Just like A/B testing, data sciences are much beneficial to figure out which email is successful in getting attraction by most customers. The frequency of reading them gets the perfect time to increase the chances of opening. This will help marketers to create a perfect email campaign that resonates well with the customers. Also, such metrics helps them to shoot out contextualized emails to target clients with the right offers. 

18. Community Groupings

Particular social media groups can be focused and targeted to access customer’s feedbacks and reviews. Marketers can identify and track most discussed, liked, and shared trending topics analyzing keyword research and frequency. 

19. Ad Offerings

Targeted ads can be used to measure clicks and customer engagement to get the most desired results of campaigns. It makes sure that the right banner ad is placed in front of the right prospects. This increases the chance of being clicked. 

20. Digital Platforms

Digital marketing thrives on data and survives on metrics. Marketers can get better insights with refined data. It helps to improve digital marketing strategies and leads them to achieve their revenue goals. 

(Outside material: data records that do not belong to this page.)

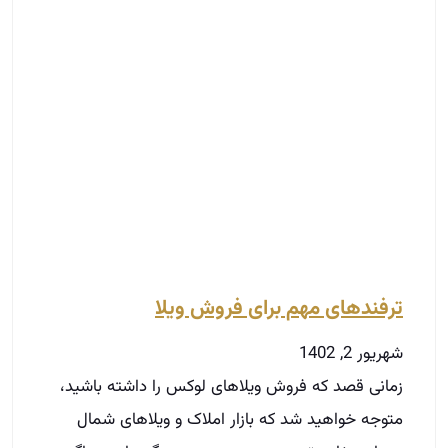
ترفندهای مهم برای فروش ویلا
شهریور 2, 1402
زمانی قصد که فروش ویلاهای لوکس را داشته باشید،
متوجه خواهید شد که بازار املاک و ویلاهای شمال
بسیار متفاوت‌تر و در سمت و سوی دیگری است. اگر
فایل ویلایی که در اختیار دارید دارای متریال و
ویژگی‌های لوکس است، همه چیز باید متفاوت و خاص
باشد و باید با برنامه‌ای از قبل تعریف شده پیش بروید.
این پاراگراف به این معنی است که فرایند قیمت‌گذاری،
نحوه بازاریابی و معرفی ویلا لوکس برای فروش به
خریدار باید در بهترین حالت خود اتفاق بیافتد.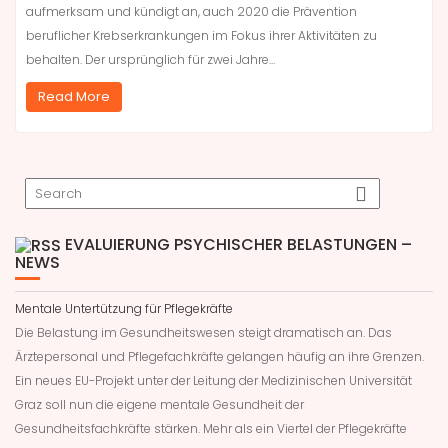
aufmerksam und kündigt an, auch 2020 die Prävention
beruflicher Krebserkrankungen im Fokus ihrer Aktivitäten zu
behalten. Der ursprünglich für zwei Jahre…
Read More
EVALUIERUNG PSYCHISCHER BELASTUNGEN –
NEWS
Mentale Untertützung für Pflegekräfte
Die Belastung im Gesundheitswesen steigt dramatisch an. Das
Ärztepersonal und Pflegefachkräfte gelangen häufig an ihre Grenzen.
Ein neues EU-Projekt unter der Leitung der Medizinischen Universität
Graz soll nun die eigene mentale Gesundheit der
Gesundheitsfachkräfte stärken. Mehr als ein Viertel der Pflegekräfte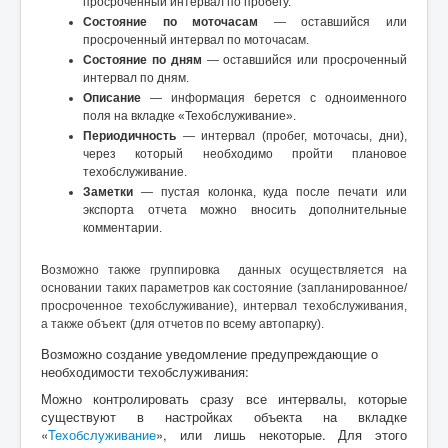
просроченный интервал по пробегу.
Состояние по моточасам
— оставшийся или
просроченный интервал по моточасам.
Состояние по дням
— оставшийся или просроченный
интервал по дням.
Описание
— информация берется с одноименного
поля на вкладке «Техобслуживание».
Периодичность
— интервал (пробег, моточасы, дни),
через который необходимо пройти плановое
техобслуживание.
Заметки
— пустая колонка, куда после печати или
экспорта отчета можно вносить дополнительные
комментарии.
Возможно также группировка данных осуществляется на
основании таких параметров как состояние (запланированное/
просроченное техобслуживание), интервал техобслуживания,
а также объект (для отчетов по всему автопарку).
Возможно создание уведомление предупреждающие о
необходимости техобслуживания:
Можно контролировать сразу все интервалы, которые
существуют в настройках объекта на вкладке
«
Техобслуживание
», или лишь некоторые. Для этого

21. Going Beyond Word Clouds

Marketers can happily rely on word clouds. However, they are useful with a high level of social activity. If there is less activity, it can false perceive with irrelevant keywords. Data science can contextualize those word usages and deliver authentic results for language processing. 

Above are just some of the practical ways to use data science as the new trend in digital marketing. Possibilities are endless, just need an implementing opportunity to prove its worth.